## The task
Omit every picture and return the rest of the data unaltered.

## Records for this exercise

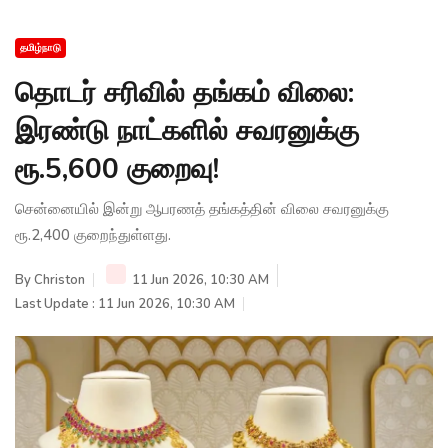
தமிழ்நாடு
தொடர் சரிவில் தங்கம் விலை:
இரண்டு நாட்களில் சவரனுக்கு
ரூ.5,600 குறைவு!
சென்னையில் இன்று ஆபரணத் தங்கத்தின் விலை சவரனுக்கு
ரூ.2,400 குறைந்துள்ளது.
By
Christon
11 Jun 2026, 10:30 AM
Last Update : 11 Jun 2026, 10:30 AM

## Solved exercise
தமிழ்நாடு
தொடர் சரிவில் தங்கம் விலை:
இரண்டு நாட்களில் சவரனுக்கு
ரூ.5,600 குறைவு!
சென்னையில் இன்று ஆபரணத் தங்கத்தின் விலை சவரனுக்கு
ரூ.2,400 குறைந்துள்ளது.
By
Christon
11 Jun 2026, 10:30 AM
Last Update : 11 Jun 2026, 10:30 AM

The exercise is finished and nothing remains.